Task objective
Each entry needs to be repeated exactly, with nothing added or removed.

━━━ Input data

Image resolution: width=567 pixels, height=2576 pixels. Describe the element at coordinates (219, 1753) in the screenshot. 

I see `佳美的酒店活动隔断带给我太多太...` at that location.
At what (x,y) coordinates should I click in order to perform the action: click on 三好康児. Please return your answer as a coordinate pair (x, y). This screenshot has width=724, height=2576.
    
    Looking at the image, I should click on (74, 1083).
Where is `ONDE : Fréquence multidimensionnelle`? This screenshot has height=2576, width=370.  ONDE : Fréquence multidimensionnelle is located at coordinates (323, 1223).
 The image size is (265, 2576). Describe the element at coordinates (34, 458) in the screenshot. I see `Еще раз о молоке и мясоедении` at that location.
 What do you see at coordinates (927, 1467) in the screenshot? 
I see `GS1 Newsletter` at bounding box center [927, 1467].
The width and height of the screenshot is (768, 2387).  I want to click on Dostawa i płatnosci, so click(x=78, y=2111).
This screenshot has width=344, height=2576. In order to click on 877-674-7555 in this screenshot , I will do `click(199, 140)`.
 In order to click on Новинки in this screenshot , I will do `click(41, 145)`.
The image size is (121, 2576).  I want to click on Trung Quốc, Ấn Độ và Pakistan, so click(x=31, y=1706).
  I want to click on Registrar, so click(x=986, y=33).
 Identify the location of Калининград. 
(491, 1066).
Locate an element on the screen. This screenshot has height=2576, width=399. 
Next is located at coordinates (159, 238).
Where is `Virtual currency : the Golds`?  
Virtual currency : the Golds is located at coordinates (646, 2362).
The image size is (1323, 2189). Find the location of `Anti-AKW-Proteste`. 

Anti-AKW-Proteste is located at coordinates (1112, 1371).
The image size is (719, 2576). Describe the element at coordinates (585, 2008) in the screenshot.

━━━━━━

Answer to the exercise
Image resolution: width=567 pixels, height=2576 pixels. Describe the element at coordinates (219, 1753) in the screenshot. 

I see `佳美的酒店活动隔断带给我太多太...` at that location.
At what (x,y) coordinates should I click in order to perform the action: click on 三好康児. Please return your answer as a coordinate pair (x, y). This screenshot has width=724, height=2576.
    
    Looking at the image, I should click on (74, 1083).
Where is `ONDE : Fréquence multidimensionnelle`? This screenshot has height=2576, width=370.  ONDE : Fréquence multidimensionnelle is located at coordinates (323, 1223).
 The image size is (265, 2576). Describe the element at coordinates (34, 458) in the screenshot. I see `Еще раз о молоке и мясоедении` at that location.
 What do you see at coordinates (927, 1467) in the screenshot? 
I see `GS1 Newsletter` at bounding box center [927, 1467].
The width and height of the screenshot is (768, 2387).  I want to click on Dostawa i płatnosci, so click(x=78, y=2111).
This screenshot has width=344, height=2576. In order to click on 877-674-7555 in this screenshot , I will do `click(199, 140)`.
 In order to click on Новинки in this screenshot , I will do `click(41, 145)`.
The image size is (121, 2576).  I want to click on Trung Quốc, Ấn Độ và Pakistan, so click(x=31, y=1706).
  I want to click on Registrar, so click(x=986, y=33).
 Identify the location of Калининград. 
(491, 1066).
Locate an element on the screen. This screenshot has height=2576, width=399. 
Next is located at coordinates (159, 238).
Where is `Virtual currency : the Golds`?  
Virtual currency : the Golds is located at coordinates (646, 2362).
The image size is (1323, 2189). Find the location of `Anti-AKW-Proteste`. 

Anti-AKW-Proteste is located at coordinates (1112, 1371).
The image size is (719, 2576). Describe the element at coordinates (585, 2008) in the screenshot.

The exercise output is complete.